22.12.2006
Chat es-tu là ?
Salam,
Les chats s’amusent plus que nous. Est-ce une surprise ? Ils s’amusent mieux également. Le mammifère « supérieur » que nous sommes n’a donc pas réussi à surpasser les animaux dans ce domaine-là. Domaine qui nous échappe à beaucoup d’égards. Le naturel n’est pas notre fort. La civilisation a tué tout instinct.

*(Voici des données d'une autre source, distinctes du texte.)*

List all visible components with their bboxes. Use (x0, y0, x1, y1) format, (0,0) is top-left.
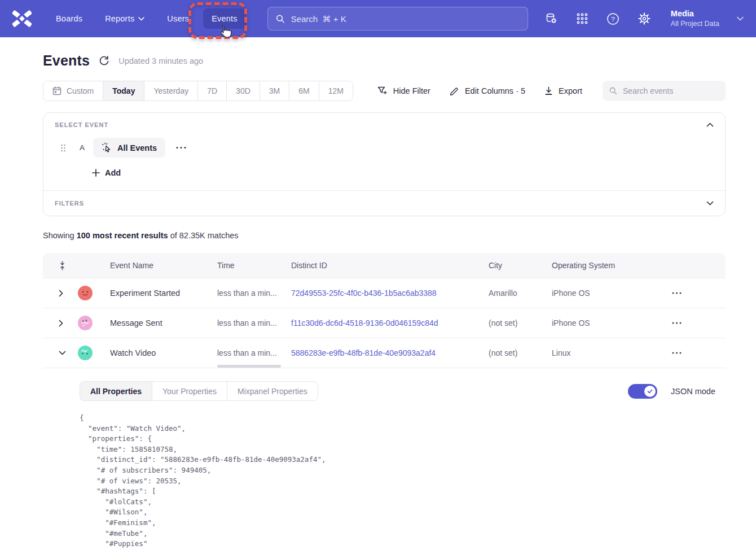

Quand je vois mes chats s’amuser, je me surprends à regretter de n’être qu’un homme. Un homme triste. Pas gai. Prévisible. Routinier. Quand eux s’exercent au combat, se blottissent l’un contre l’autre, prennent la pose ( et quelle pose !). Qu’est-ce que je fais, moi, pendant ce temps-là ? Je m’abrutis devant ma télé, j’écris des textes débiles sur mon ordi, bref, j’excelle dans la médiocrité.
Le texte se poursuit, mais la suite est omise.